The Moon appears to move completely around the celestial sphere once in about 27.3 days as observed from the Earth.  This is called a sidereal month, and reflects the corresponding orbital period of 27.3 days The moon takes 29.5 days to return to the same point on the celestial sphere as referenced to the Sun because of the motion of the Earth around the Sun; this is called a synodic month (Lunar phases as observed from the Earth are correlated with the synodic month).  There are effects that cause small fluctuations around this value that we will not discuss. Since the Moon must move Eastward among the constellations enough to go completely around the sky (360 degrees) in 27.3 days, it must move Eastward by 13.2 degrees each day (in contrast, remember that the Sun only appears to move Eastward by about 1 degree per day). Thus, with respect to the background constellations the Moon will be about 13.2 degrees further East each day. Since the celestial sphere appears to turn 1 degree about every 4 minutes, the Moon crosses our celestial meridian about 13.2 x 4 = 52.8 minutes later each day.

### Lunar Phases

The Moon appears to go through a complete set of phases as viewed from the Earth because of its motion around the Earth, as illustrated in the following figure.

Phases of the Moon

In this figure, the various positions of the Moon on its orbit are shown (the motion of the Moon on its orbit is assumed to be counter-clockwise). The outer set of figures shows the corresponding phase as viewed from Earth, and the common names for the phases.

### Perigee and Apogee

The largest separation between the Earth and Moon on its orbit is called apogee and the smallest separation is called perigee. Here is an online Lunar Perigee and Apogee Calculator that will allow you to determine the date, time, and distance of lunar perigees and apogees for a given year (Credit: John Walker).

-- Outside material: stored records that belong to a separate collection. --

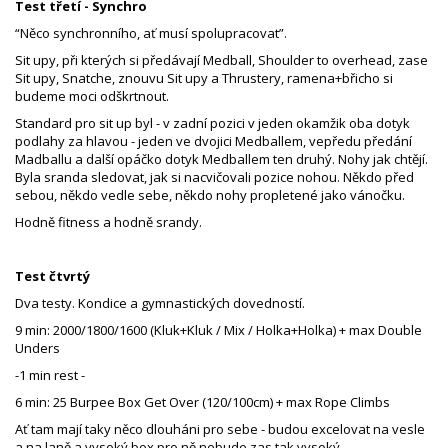
Test třetí - Synchro
“Něco synchronního, ať musí spolupracovat”.
Sit upy, při kterých si předávají Medball, Shoulder to overhead, zase
Sit upy, Snatche, znouvu Sit upy a Thrustery, ramena+břicho si
budeme moci odškrtnout.
Standard pro sit up byl - v zadní pozici v jeden okamžik oba dotyk
podlahy za hlavou - jeden ve dvojici Medballem, vepředu předání
Madballu a další opáčko dotyk Medballem ten druhý. Nohy jak chtějí.
Byla sranda sledovat, jak si nacvičovali pozice nohou. Někdo před
sebou, někdo vedle sebe, někdo nohy propletené jako vánočku.
Hodně fitness a hodně srandy.
Test čtvrtý
Dva testy. Kondice a gymnastických dovedností.
9 min: 2000/1800/1600 (Kluk+Kluk / Mix / Holka+Holka) + max Double
Unders
-1 min rest -
6 min: 25 Burpee Box Get Over (120/100cm) + max Rope Climbs
Ať tam mají taky něco dlouháni pro sebe - budou excelovat na vesle
a na laně a vysoký box pro ně nebude zas tak vysoký.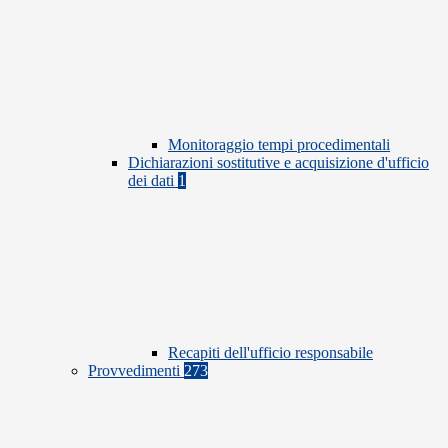
Monitoraggio tempi procedimentali
Dichiarazioni sostitutive e acquisizione d'ufficio
dei dati
1
Recapiti dell'ufficio responsabile
Provvedimenti
273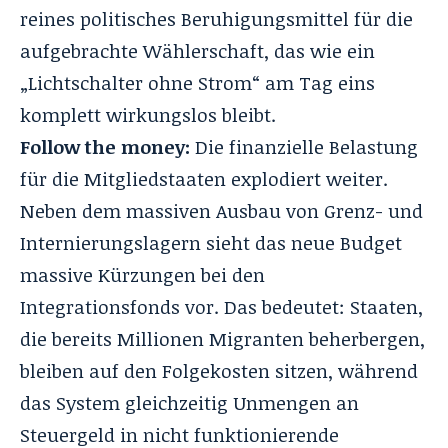
reines politisches Beruhigungsmittel für die
aufgebrachte Wählerschaft, das wie ein
„Lichtschalter ohne Strom“ am Tag eins
komplett wirkungslos bleibt
.
Follow the money:
Die finanzielle Belastung
für die Mitgliedstaaten explodiert weiter.
Neben dem massiven Ausbau von Grenz- und
Internierungslagern sieht das neue Budget
massive Kürzungen bei den
Integrationsfonds vor
. Das bedeutet: Staaten,
die bereits Millionen Migranten beherbergen,
bleiben auf den Folgekosten sitzen, während
das System gleichzeitig Unmengen an
Steuergeld in nicht funktionierende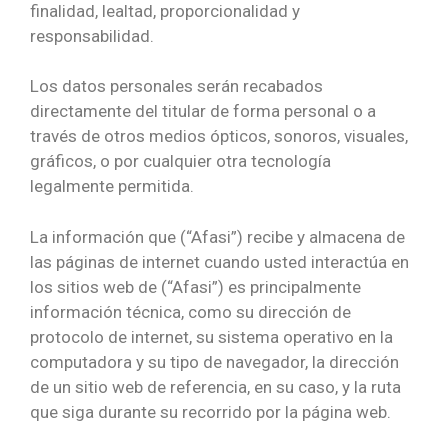
finalidad, lealtad, proporcionalidad y
responsabilidad.
Los datos personales serán recabados
directamente del titular de forma personal o a
través de otros medios ópticos, sonoros, visuales,
gráficos, o por cualquier otra tecnología
legalmente permitida.
La información que (“Afasi”) recibe y almacena de
las páginas de internet cuando usted interactúa en
los sitios web de (“Afasi”) es principalmente
información técnica, como su dirección de
protocolo de internet, su sistema operativo en la
computadora y su tipo de navegador, la dirección
de un sitio web de referencia, en su caso, y la ruta
que siga durante su recorrido por la página web.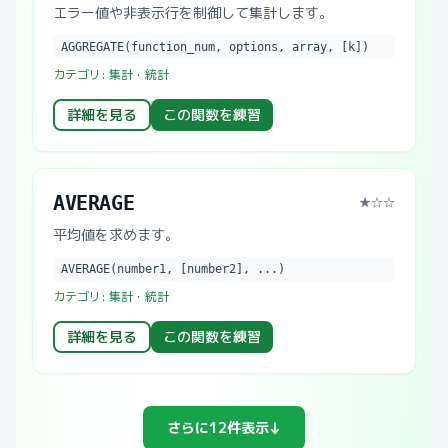
エラー値や非表示行を制御して集計します。
AGGREGATE(function_num, options, array, [k])
カテゴリ:
集計・統計
詳細を見る
この関数を練習
AVERAGE
★
☆☆
平均値を求めます。
AVERAGE(number1, [number2], ...)
カテゴリ:
集計・統計
詳細を見る
この関数を練習
↓
さらに
12
件表示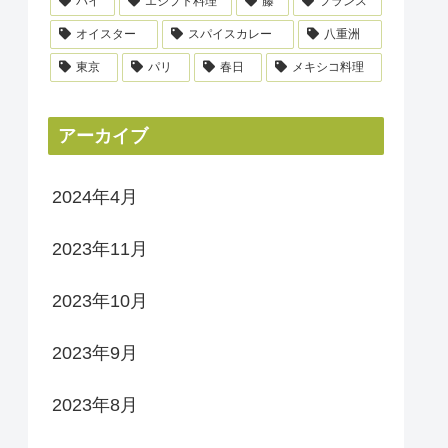
パイ
エジプト料理
藤
フランス
オイスター
スパイスカレー
八重洲
東京
パリ
春日
メキシコ料理
アーカイブ
2024年4月
2023年11月
2023年10月
2023年9月
2023年8月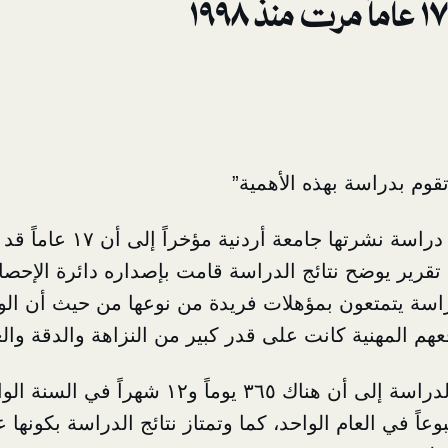
تقوم بدراسة بهذه الأهمية”
عمان — توصلت دراسة نشرتها جامع
سب تقرير يوضح نتائج الدراسة قامت بإصداره دائرة الإحص
راسة يتمتعون بمؤهلات فريدة من نوعها من حيث أن ال
هم المهنية كانت على قدر كبير من النزاهة والدقة والع
وتشير أهم نتائج الدراسة إلى أن هناك ٣٦٥ يوماً و
 وجود ٥٢ أسبوعاً في العام الواحد، كما وتمتاز نتائج الدراسة بكونها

### Rotational Period and Tidal Locking

The Moon has a rotational period of 27.3 days that (except for small fluctuations) exactly coincides with its (sidereal) period for revolution about the Earth. This is no coincidence; it is a consequence of tidal coupling between the Earth and Moon. Because of this tidal locking of the periods for revolution and rotation, the Moon always keeps essentially the same face turned toward the Earth (small fluctuation mean that over a period of time we can actually see about 55% of the Lunar surface from the Earth).

### The Planets

The planets, as viewed in the sky, exhibit characteristic aspects and phases. "Aspects" refers to the location of the planet with respect to our overhead sky reference (objects on the celestial sphere); "phases" refers to the fact that the planets, through a telescope, exhibit phases (differing amounts of lighted hemispheres as viewed from the earth). The terminology associated with these aspects and phases is different, depending on whether we refer to an inferior planet or a superior planet.

### Aspects and Phases of the Inferior Planets

The inferior planets exhibit the aspects and phases illustrated in the following diagram.

Gibbous phases are phases between quarter and full phases. Greatest Elongation refers to the largest separation of the planet from the Sun in our sky, either to the East, or to the West. Thus, we see that the inferior planets exhibit a complete set of phases (just like the Moon) as viewed from the earth, and can never be further from the Sun than the angles defined by greatest elongation.

### Aspects and Phases of the Superior Planets

The aspects and phases of the superior planets differ from those of the inferior planets because of geometry: their orbits are outside that of the Earth. These aspects and phases are indicated in the following diagram.

When a superior planet is at quadrature, it is on our celestial meridian at sunrise or sunset.  Comparing with the preceding diagram for the inferior planets, we notice two basic differences: (1) The superior planets do not exhibit a full range of phases; they are always gibbous or full. (2) The superior planets can be located at any distance East or West of the Sun in our sky, unlike the inferior planets where there is a limiting angle away from the Sun (greatest elongation).